WORK REQUIRED
Your answer should consist of the lines holding "Appearance", copied from the material below.

INFORMATION PROVIDED
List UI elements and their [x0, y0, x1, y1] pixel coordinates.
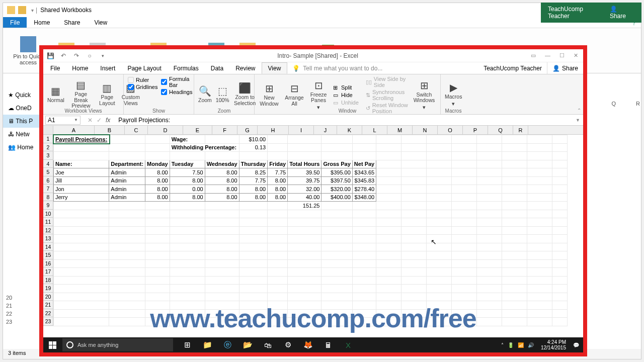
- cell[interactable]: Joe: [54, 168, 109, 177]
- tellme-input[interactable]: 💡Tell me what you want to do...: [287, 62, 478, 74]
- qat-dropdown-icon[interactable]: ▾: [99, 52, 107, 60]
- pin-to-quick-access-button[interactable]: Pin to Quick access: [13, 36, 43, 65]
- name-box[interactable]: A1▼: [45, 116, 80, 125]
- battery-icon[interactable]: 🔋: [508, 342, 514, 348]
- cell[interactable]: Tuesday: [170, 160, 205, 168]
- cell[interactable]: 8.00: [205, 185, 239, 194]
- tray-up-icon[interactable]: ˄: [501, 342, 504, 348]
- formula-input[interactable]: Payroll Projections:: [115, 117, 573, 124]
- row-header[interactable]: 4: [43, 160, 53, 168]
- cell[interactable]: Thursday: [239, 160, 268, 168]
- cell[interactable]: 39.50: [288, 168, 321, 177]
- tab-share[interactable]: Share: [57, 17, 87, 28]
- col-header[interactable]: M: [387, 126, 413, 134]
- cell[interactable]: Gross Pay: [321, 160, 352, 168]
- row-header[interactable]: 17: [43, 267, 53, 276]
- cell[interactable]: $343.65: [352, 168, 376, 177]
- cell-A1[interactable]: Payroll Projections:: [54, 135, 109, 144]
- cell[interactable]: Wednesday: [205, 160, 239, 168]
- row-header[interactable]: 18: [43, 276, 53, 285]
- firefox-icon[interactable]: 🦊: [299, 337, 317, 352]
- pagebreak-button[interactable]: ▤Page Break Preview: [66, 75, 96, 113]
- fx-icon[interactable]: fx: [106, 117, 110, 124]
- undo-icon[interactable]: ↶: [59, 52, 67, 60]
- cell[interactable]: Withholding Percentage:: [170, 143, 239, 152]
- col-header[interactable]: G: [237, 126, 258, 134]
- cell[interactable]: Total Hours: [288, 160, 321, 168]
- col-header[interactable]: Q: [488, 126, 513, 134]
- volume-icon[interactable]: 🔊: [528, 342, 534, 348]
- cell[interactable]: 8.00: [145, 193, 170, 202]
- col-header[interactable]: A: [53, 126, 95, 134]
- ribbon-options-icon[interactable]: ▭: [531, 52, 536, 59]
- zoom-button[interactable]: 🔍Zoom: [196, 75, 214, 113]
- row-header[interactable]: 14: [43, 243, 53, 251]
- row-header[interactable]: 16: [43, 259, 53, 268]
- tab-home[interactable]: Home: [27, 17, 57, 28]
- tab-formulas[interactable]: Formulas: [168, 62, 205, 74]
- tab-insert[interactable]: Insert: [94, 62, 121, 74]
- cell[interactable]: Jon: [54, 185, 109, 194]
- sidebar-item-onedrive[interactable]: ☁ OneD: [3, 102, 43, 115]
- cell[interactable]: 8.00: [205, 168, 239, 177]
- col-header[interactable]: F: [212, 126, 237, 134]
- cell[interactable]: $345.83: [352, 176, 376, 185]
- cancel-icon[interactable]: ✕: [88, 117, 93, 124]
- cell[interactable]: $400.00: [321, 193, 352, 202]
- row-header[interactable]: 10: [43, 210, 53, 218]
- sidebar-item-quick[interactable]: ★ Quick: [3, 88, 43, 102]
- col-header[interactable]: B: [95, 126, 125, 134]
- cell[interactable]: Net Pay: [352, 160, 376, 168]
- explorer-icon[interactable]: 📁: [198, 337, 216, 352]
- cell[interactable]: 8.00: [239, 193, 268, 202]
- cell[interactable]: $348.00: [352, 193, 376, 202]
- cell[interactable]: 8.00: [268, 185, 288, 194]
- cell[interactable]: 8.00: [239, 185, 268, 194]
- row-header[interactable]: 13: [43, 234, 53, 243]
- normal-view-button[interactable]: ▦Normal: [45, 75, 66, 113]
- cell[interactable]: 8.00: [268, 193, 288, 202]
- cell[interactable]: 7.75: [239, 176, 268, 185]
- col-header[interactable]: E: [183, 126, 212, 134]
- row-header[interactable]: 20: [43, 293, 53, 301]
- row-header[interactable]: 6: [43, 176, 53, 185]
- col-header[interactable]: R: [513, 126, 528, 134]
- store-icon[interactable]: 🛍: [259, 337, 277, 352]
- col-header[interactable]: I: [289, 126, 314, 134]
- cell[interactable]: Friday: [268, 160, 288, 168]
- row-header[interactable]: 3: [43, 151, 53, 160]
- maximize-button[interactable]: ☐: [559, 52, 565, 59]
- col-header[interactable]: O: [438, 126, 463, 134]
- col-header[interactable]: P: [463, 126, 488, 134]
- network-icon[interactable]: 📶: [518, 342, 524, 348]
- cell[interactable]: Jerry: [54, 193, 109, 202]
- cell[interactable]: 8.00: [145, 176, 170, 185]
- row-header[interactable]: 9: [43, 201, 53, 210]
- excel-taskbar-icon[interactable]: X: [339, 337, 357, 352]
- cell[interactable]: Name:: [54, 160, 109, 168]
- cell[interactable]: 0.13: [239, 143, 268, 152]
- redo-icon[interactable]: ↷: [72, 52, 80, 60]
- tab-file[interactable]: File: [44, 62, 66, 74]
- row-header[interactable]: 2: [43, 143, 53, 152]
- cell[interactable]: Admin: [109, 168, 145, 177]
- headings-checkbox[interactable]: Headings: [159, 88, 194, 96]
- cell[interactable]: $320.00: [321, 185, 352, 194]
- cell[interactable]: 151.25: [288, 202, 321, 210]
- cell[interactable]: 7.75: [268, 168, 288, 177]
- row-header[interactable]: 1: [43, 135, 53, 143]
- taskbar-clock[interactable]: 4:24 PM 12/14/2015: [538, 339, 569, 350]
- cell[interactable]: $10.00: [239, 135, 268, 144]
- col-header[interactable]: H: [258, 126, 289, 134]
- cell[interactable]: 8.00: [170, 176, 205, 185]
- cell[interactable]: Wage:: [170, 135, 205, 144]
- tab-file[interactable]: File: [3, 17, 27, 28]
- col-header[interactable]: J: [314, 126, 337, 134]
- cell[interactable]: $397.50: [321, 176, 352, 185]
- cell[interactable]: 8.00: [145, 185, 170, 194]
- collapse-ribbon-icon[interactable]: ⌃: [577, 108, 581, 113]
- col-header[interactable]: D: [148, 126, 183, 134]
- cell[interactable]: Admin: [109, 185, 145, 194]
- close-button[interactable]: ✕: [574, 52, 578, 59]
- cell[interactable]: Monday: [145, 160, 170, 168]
==
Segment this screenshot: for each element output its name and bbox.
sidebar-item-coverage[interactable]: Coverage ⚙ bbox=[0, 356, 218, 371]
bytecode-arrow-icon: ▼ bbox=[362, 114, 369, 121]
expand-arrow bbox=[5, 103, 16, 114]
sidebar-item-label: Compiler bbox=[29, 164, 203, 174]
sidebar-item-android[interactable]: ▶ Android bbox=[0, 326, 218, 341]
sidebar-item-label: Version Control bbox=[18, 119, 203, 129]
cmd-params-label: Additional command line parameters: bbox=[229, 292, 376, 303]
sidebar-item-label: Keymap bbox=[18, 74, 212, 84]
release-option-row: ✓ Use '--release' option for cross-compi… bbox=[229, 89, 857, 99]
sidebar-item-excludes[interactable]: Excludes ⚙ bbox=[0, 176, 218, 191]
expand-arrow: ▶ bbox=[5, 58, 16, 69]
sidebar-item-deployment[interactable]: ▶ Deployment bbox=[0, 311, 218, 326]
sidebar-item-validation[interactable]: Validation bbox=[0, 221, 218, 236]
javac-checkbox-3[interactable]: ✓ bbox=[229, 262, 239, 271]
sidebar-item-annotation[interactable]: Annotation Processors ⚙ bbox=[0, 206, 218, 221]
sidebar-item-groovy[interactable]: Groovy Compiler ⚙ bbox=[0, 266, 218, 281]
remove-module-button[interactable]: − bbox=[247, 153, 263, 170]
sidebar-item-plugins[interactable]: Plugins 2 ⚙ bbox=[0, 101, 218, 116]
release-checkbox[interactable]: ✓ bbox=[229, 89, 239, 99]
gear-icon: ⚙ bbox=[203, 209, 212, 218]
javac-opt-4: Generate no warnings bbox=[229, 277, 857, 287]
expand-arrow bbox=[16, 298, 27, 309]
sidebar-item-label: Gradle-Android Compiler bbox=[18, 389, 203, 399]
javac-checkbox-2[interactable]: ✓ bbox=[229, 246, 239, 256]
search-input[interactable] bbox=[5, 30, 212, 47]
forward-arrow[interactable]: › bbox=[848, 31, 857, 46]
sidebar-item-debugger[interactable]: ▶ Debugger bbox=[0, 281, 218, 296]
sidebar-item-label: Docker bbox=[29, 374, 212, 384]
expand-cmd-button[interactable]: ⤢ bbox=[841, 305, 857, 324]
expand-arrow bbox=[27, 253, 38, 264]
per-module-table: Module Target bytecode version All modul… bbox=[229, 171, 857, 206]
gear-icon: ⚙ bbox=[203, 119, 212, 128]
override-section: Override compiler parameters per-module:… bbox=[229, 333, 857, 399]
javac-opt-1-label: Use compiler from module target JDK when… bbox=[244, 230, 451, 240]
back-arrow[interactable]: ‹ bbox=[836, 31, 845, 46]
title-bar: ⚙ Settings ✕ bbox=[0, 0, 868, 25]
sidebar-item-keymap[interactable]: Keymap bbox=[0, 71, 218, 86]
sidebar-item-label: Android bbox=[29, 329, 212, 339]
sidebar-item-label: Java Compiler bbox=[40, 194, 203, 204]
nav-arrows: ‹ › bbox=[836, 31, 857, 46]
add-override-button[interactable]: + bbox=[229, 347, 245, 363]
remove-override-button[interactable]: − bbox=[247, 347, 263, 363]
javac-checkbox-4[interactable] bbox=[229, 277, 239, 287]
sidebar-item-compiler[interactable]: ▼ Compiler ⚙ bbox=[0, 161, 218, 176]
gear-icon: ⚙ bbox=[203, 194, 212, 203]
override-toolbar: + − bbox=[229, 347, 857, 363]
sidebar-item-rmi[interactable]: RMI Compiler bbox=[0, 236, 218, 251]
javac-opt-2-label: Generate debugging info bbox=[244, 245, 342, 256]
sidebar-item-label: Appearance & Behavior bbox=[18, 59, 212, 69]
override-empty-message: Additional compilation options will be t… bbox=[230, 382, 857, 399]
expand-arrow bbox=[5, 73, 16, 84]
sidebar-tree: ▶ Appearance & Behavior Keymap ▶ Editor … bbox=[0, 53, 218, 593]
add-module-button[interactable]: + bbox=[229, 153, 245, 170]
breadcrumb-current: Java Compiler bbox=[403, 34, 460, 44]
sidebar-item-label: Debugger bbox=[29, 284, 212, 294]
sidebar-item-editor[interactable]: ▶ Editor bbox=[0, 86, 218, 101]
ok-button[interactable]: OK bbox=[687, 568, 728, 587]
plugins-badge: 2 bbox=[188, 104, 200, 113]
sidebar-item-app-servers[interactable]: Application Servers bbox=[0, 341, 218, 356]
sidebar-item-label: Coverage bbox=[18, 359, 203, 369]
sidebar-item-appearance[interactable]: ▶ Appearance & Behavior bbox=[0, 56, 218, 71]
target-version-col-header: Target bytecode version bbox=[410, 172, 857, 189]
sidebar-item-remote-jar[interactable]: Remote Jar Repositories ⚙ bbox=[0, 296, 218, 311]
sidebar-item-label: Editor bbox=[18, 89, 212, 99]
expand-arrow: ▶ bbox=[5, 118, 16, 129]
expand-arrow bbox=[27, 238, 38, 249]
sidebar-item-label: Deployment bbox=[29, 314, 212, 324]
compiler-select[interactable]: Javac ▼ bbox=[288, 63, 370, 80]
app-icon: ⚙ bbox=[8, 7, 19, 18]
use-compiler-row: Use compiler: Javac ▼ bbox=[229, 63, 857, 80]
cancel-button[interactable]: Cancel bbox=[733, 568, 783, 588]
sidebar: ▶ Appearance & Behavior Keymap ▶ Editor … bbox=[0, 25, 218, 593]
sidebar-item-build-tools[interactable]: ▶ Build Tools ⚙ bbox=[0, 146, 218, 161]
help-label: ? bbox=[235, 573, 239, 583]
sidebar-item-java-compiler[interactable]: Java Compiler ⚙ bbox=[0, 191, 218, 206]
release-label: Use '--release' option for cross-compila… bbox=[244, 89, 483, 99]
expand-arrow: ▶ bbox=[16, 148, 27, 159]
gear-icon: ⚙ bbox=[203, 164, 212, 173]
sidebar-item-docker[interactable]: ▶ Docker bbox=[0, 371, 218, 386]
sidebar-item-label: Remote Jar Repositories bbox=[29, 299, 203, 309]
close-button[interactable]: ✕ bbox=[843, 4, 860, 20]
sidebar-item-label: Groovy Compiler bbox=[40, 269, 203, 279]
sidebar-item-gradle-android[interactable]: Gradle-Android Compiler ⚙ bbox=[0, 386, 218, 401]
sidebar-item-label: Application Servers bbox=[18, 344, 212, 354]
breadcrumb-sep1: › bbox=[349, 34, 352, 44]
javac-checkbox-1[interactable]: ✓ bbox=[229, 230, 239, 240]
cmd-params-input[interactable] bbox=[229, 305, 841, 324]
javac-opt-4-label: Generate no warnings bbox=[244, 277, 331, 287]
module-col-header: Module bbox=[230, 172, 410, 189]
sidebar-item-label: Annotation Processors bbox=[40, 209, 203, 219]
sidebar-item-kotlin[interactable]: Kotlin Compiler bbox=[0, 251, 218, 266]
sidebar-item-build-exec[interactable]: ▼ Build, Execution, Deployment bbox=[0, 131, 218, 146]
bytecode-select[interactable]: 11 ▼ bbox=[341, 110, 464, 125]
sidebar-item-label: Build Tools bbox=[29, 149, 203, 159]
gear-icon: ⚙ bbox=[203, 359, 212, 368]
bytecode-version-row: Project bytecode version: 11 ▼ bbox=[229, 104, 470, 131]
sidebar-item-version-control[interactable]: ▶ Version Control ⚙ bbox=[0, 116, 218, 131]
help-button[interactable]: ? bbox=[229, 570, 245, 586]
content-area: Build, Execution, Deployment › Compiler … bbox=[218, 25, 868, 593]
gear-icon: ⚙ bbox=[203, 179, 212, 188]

FINISHED EXERCISE
sidebar-item-label: Appearance & Behavior bbox=[18, 59, 212, 69]
sidebar-tree: ▶ Appearance & Behavior Keymap ▶ Editor … bbox=[0, 53, 218, 593]
sidebar-item-appearance[interactable]: ▶ Appearance & Behavior bbox=[0, 56, 218, 71]
sidebar: ▶ Appearance & Behavior Keymap ▶ Editor … bbox=[0, 25, 218, 593]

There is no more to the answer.